À moins d'une heure trente d'Oslo, la côte sud de la Norvège offre un paysage rocailleux, à la végétation basse et dense. Durant la belle saison, son climat plutôt clément est très prisé des Norvégiens qui, depuis les années 1950, s'y sont fait construire des résidences secondaires, souvent situées sur des promontoires avec vue, fenêtres face à la mer et au vent. Un phénomène devenu endémique, que les autorités locales tentent aujourd'hui d'endiguer en mettant en place une réglementation drastique. Préservation du littoral oblige. C'est là, à Sandefjord, une ancienne station baleinière, qu'une famille possède une petite maison de vacances, mais en retrait de la côte et privée du rapport à la mer. Leur terrain, par contre, se termine sur les falaises, et pourrait accueillir un nouvel édifice mieux situé, où profiter de l'été en étant plus immergé dans le paysage naturel maritime. L'agence Lund Hagem arKitekter, reconnue pour avoir réalisé de très nombreux projets de maisons et cabines de vacances, est chargée de réfléchir à la question.
EMPREINTE MINIMUM
« Il est aujourd'hui interdit de construire des bâtiments privés sur le littoral norvégien, expliquent les architectes. Néanmoins, des permis peuvent être obtenus si les constructions en remplacent d'autres et/ou contribuent à l'amélioration paysagère de la côte. Ainsi dans ce genre de réalisations, nous partons toujours d'un existant et le projet est conçu pour être le moins visible possible depuis la mer, avec une emprise au sol minimum. »

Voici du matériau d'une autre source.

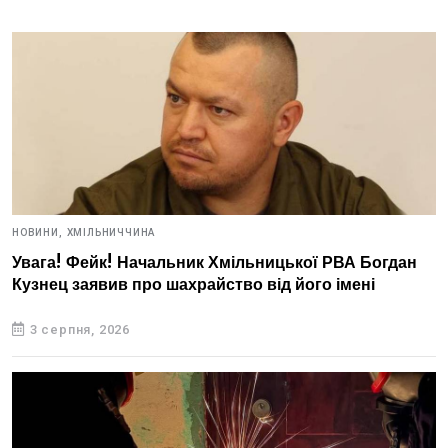
НОВИНИ,
ХМІЛЬНИЧЧИНА
Увага! Фейк! Начальник Хмільницької РВА Богдан
Кузнец заявив про шахрайство від його імені
3 серпня, 2026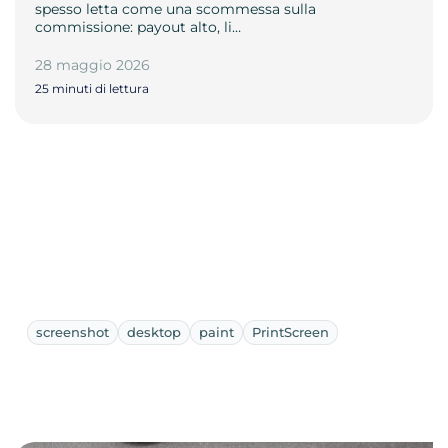
spesso letta come una scommessa sulla
commissione: payout alto, li…
28 maggio 2026
25 minuti di lettura
screenshot
desktop
paint
PrintScreen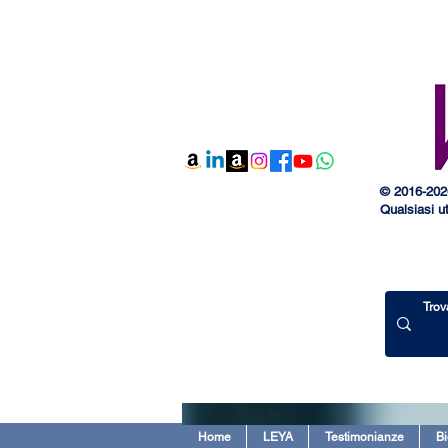
© 2016-2026
Qualsiasi ut
Home
LEYA
Testimonianze
Bi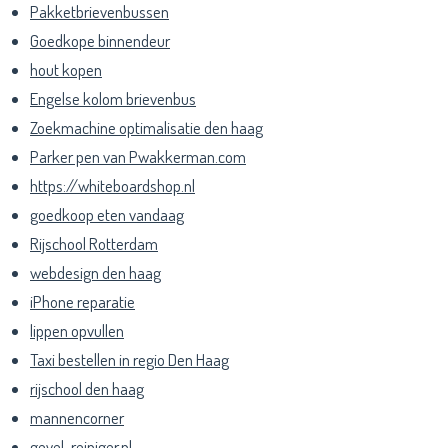
Pakketbrievenbussen
Goedkope binnendeur
hout kopen
Engelse kolom brievenbus
Zoekmachine optimalisatie den haag
Parker pen van Pwakkerman.com
https://whiteboardshop.nl
goedkoop eten vandaag
Rijschool Rotterdam
webdesign den haag
iPhone reparatie
lippen opvullen
Taxi bestellen in regio Den Haag
rijschool den haag
mannencorner
gevel-reiniger.nl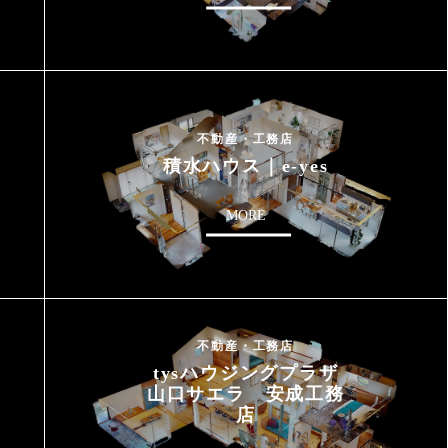
不動産・工務店
積水ハウス｜e-yes
MORE
不動産・工務店
tysハウジングプラザ
山口サエラ 安成工務
店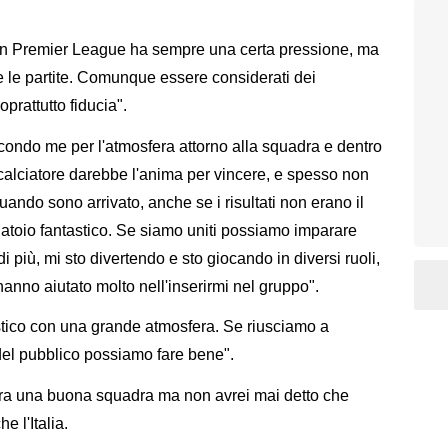
 in Premier League ha sempre una certa pressione, ma
e le partite. Comunque essere considerati dei
oprattutto fiducia".
ondo me per l'atmosfera attorno alla squadra e dentro
calciatore darebbe l'anima per vincere, e spesso non
ando sono arrivato, anche se i risultati non erano il
atoio fantastico. Se siamo uniti possiamo imparare
di più, mi sto divertendo e sto giocando in diversi ruoli,
anno aiutato molto nell'inserirmi nel gruppo".
stico con una grande atmosfera. Se riusciamo a
el pubblico possiamo fare bene".
a una buona squadra ma non avrei mai detto che
e l'Italia.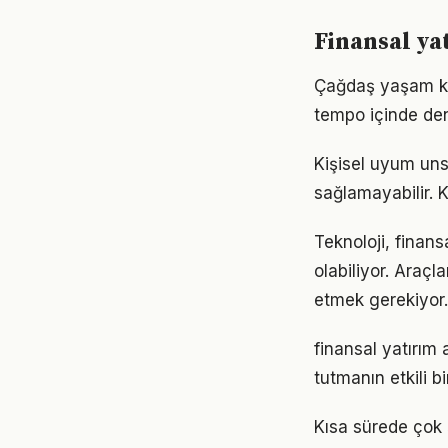
Finansal ya
Çağdaş yaşam koş
tempo içinde den
Kişisel uyum unsu
sağlamayabilir.
Teknoloji, finans
olabiliyor. Araçl
etmek gerekiyor.
finansal yatırım
tutmanın etkili 
Kısa sürede çok 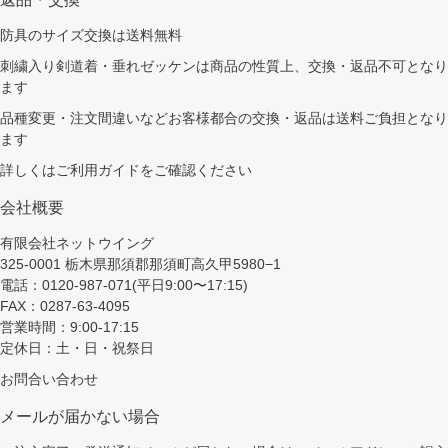
防具のサイズ交換は送料無料
刺繍入り剣道着・垂れゼッケンは商品の性質上、交換・返品不可となり
ます
品種変更・注文間違いなどお客様都合の交換・返品は送料ご負担となり
ます
詳しくは
ご利用ガイド
をご確認ください
会社概要
有限会社ネットウイング
325-0001 栃木県那須郡那須町高久甲5980−1
電話：0120-987-071(平日9:00〜17:15)
FAX：0287-63-4095
営業時間：9:00-17:15
定休日：土・日・祝祭日
お問合い合わせ
メールが届かない場合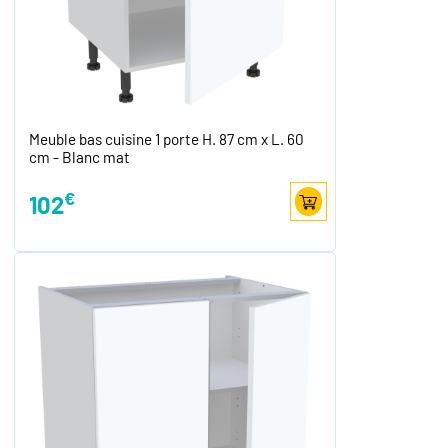
Meuble bas cuisine 1 porte H. 87 cm x L. 60
cm - Blanc mat
€
102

Or, en contrebas de la propriété, sur une petite esplanade ménagée dans la roche à l'aplomb de la falaise et offrant de magnifiques points de vue, se trouvent deux vieux abris délabrés… dont l'un accueillait jusque-là des toilettes sèches. Un site tout trouvé pour la nouvelle cabane, annexe à la maison familiale où profiter des beaux jours, tout en étant protégé des éléments.
« En Norvège, le soleil et la chaleur d'été ne sont pas toujours à la hauteur de nos espérances… » , poursuivent les architectes.

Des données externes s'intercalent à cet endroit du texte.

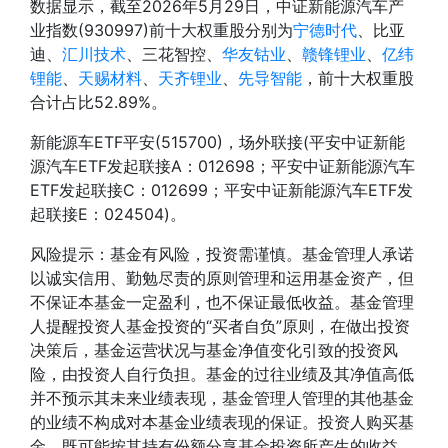
数据显示，截至2026年5月29日，中证新能源汽车产
业指数(930997)前十大权重股分别为
宁德时代
、比亚
迪、
汇川技术
、三花智控、
华友钴业
、
赣锋锂业
、
亿纬
锂能
、
天赐材料
、
天齐锂业
、
先导智能
，前十大权重股
合计占比52.89%。
新能源车ETF平安(515700)，场外联接(平安中证新能
源汽车ETF发起联接A：012698；平安中证新能源汽车
ETF发起联接C：012699；平安中证新能源汽车ETF发
起联接E：024504)。
风险提示：基金有风险，投资需谨慎。基金管理人承诺
以诚实信用、勤勉尽责的原则管理和运用基金资产，但
不保证本基金一定盈利，也不保证最低收益。基金管理
人提醒投资人基金投资的“买者自负”原则，在做出投资
决策后，基金运营状况与基金净值变化引致的投资风
险，由投资人自行负担。基金的过往业绩及其净值高低
并不预示其未来业绩表现，基金管理人管理的其他基金
的业绩不构成对本基金业绩表现的保证。投资人购买基
金，既可能按其持有份额分享基金投资所产生的收益，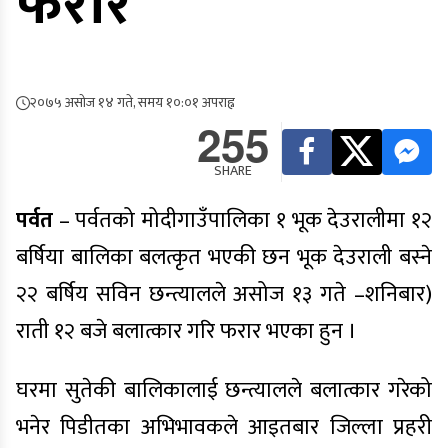
फरार
२०७५ असोज १४ गते, समय १०:०१ अपराह्न
255
SHARE
पर्वत
– पर्वतको मोदीगाउँपालिका १ भूक देउरालीमा १२
बर्षिया बालिका बलत्कृत भएकी छन भूक देउराली बस्ने
२२ बर्षिय सविन छन्त्यालले असोज १३ गते –शनिबार)
राती १२ बजे बलात्कार गरि फरार भएका हुन ।
घरमा सुतेकी बालिकालाई छन्त्यालले बलात्कार गरेको
भनेर पिडीतका अभिभावकले आइतबार जिल्ला प्रहरी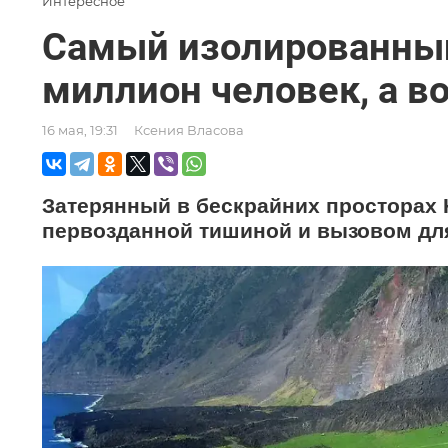
Интересное
Самый изолированный
миллион человек, а в
16 мая, 19:31
Ксения Власова
Затерянный в бескрайних просторах 
первозданной тишиной и вызовом дл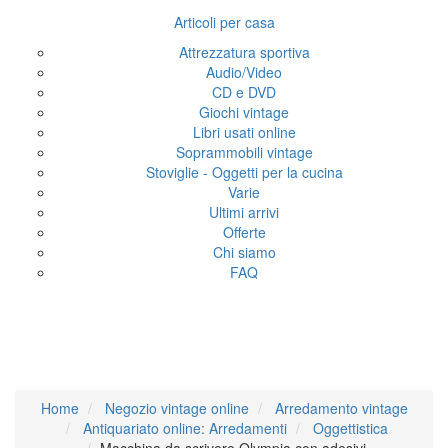
Articoli per casa
Attrezzatura sportiva
Audio/Video
CD e DVD
Giochi vintage
Libri usati online
Soprammobili vintage
Stoviglie - Oggetti per la cucina
Varie
Ultimi arrivi
Offerte
Chi siamo
FAQ
Macchina da scrivere
Olympia con adesivi
Home
Negozio vintage online
Arredamento vintage
Antiquariato online: Arredamenti
Oggettistica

Pour parer aux conditions climatiques - et parce que pouvoir vivre dehors après la longue nuit hivernale est essentiel pour les Scandinaves ⟩, plus que de privilégier de spectaculaires points de fuite, il s'agit donc de travailler avec la morphologie et l'orientation des lieux pour créer un espace extérieur des plus agréables. Traditionnellement, les maisons étaient construites dans des creux pour être naturellement à l'abri des éléments. Les concepteurs opèrent donc un retour aux sources, qu'ils réinterprètent de manière contemporaine. Et par chance, le svaberg - formation rocheuse lissée par le vent et le sel donnant son nom à ce type de site -, sur lequel prend place le projet, est naturellement protégé de la brise, car bordé par de larges blocs minéraux et une végétation dense.
EN IMMERSION
La topographie des lieux et l'étude de la course du soleil guident ainsi l'implantation et l'élaboration du plan. La cabane, minimale, est positionnée sur le terrain de manière à fermer le troisième côté de l'atrium naturel créé par la roche, faisant ainsi office de pare-vent. Sa transparence quasi-totale n'entrave cependant jamais la circulation de la lumière ni la vue. Un long banc en béton blanc se prolonge depuis l'extérieur vers l'intérieur, réparti autour de fonctions essentielles : une pièce à vivre ouverte et une petite salle de bains au rez-de-chaussée, un couchage suspendu en mezzanine et un toit-terrasse, accessible par le pan incliné, offrant un panorama à couper le souffle sur l'océan et la côte opposée. Pour mieux respecter le site (uniquement accessible par un chemin piétonnier étroit), la construction est légère et les fondations peu profondes : une dalle de béton au sol et une autre en couverture (dans laquelle est intégrée l'isolation), coulées sur place et fixées directement dans la roche avec de gros boulons, le tout refermé par des vitrages.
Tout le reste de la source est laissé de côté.